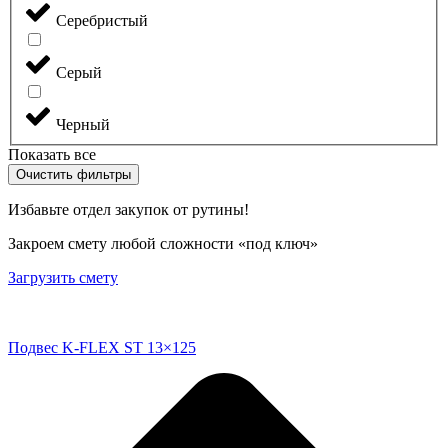
Серебристый
Серый
Черный
Показать все
Очистить фильтры
Избавьте отдел закупок от рутины!
Закроем смету любой сложности «под ключ»
Загрузить смету
Подвес K-FLEX ST 13×125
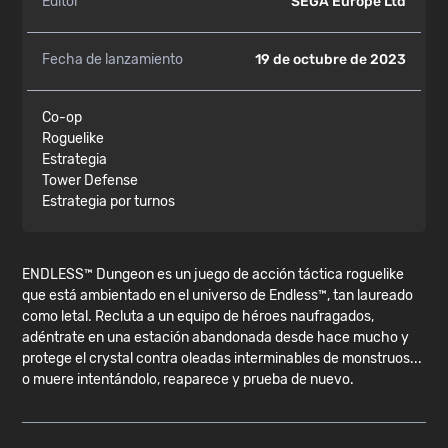
Editor
SEGA Europe Ltd
Fecha de lanzamiento
19 de octubre de 2023
Co-op
Roguelike
Estrategia
Tower Defense
Estrategia por turnos
ENDLESS™ Dungeon es un juego de acción táctica roguelike
que está ambientado en el universo de Endless™, tan laureado
como letal. Recluta a un equipo de héroes naufragados,
adéntrate en una estación abandonada desde hace mucho y
protege el crystal contra oleadas interminables de monstruos...
o muere intentándolo, reaparece y prueba de nuevo.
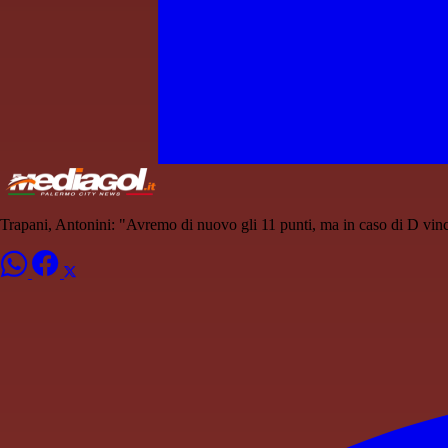
Trapani, Antonini: "Avremo di nuovo gli 11 punti, ma in caso di D vin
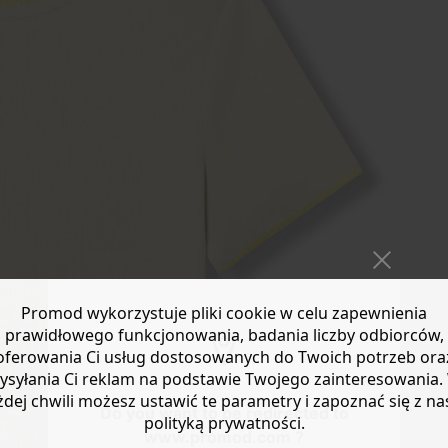
Promod wykorzystuje pliki cookie w celu zapewnienia
prawidłowego funkcjonowania, badania liczby odbiorców,
oferowania Ci usług dostosowanych do Twoich potrzeb ora
ysyłania Ci reklam na podstawie Twojego zainteresowania.
żdej chwili możesz ustawić te parametry i zapoznać się z na
Do you want to be redirected to
polityką prywatności.
www.promod.com ?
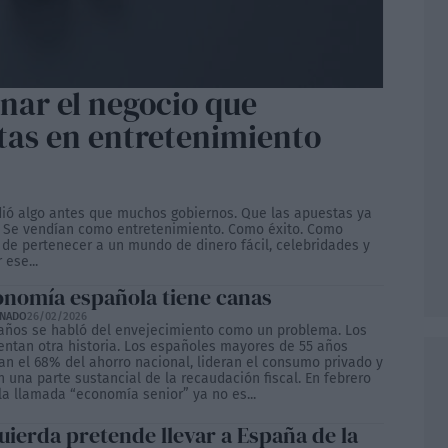
nar el negocio que
stas en entretenimiento
ndió algo antes que muchos gobiernos. Que las apuestas ya
 Se vendían como entretenimiento. Como éxito. Como
 de pertenecer a un mundo de dinero fácil, celebridades y
ese...
onomía española tiene canas
ONADO
26/02/2026
años se habló del envejecimiento como un problema. Los
entan otra historia. Los españoles mayores de 55 años
an el 68% del ahorro nacional, lideran el consumo privado y
 una parte sustancial de la recaudación fiscal. En febrero
la llamada “economía senior” ya no es...
uierda pretende llevar a España de la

....................

▸ EXERCISE GOAL: An exact transcription of the data above is needed, without the pictures.

▸ ANSWER AREA:
Серебристый
Серый
Черный
Показать все
Очистить фильтры
Избавьте отдел закупок от рутины!
Закроем смету любой сложности «под ключ»
Загрузить смету
Подвес K-FLEX ST 13×125
Editor
SEGA Europe Ltd
Fecha de lanzamiento
19 de octubre de 2023
Co-op
Roguelike
Estrategia
Tower Defense
Estrategia por turnos
ENDLESS™ Dungeon es un juego de acción táctica roguelike
que está ambientado en el universo de Endless™, tan laureado
como letal. Recluta a un equipo de héroes naufragados,
adéntrate en una estación abandonada desde hace mucho y
protege el crystal contra oleadas interminables de monstruos...
o muere intentándolo, reaparece y prueba de nuevo.
Trapani, Antonini: "Avremo di nuovo gli 11 punti, ma in caso di D vin
Promod wykorzystuje pliki cookie w celu zapewnienia
prawidłowego funkcjonowania, badania liczby odbiorców,
oferowania Ci usług dostosowanych do Twoich potrzeb ora
ysyłania Ci reklam na podstawie Twojego zainteresowania.
żdej chwili możesz ustawić te parametry i zapoznać się z na
Do you want to be redirected to
polityką prywatności.
www.promod.com ?
nar el negocio que
stas en entretenimiento
ndió algo antes que muchos gobiernos. Que las apuestas ya
 Se vendían como entretenimiento. Como éxito. Como
 de pertenecer a un mundo de dinero fácil, celebridades y
ese...
onomía española tiene canas
ONADO
26/02/2026
años se habló del envejecimiento como un problema. Los
entan otra historia. Los españoles mayores de 55 años
an el 68% del ahorro nacional, lideran el consumo privado y
 una parte sustancial de la recaudación fiscal. En febrero
la llamada “economía senior” ya no es...
uierda pretende llevar a España de la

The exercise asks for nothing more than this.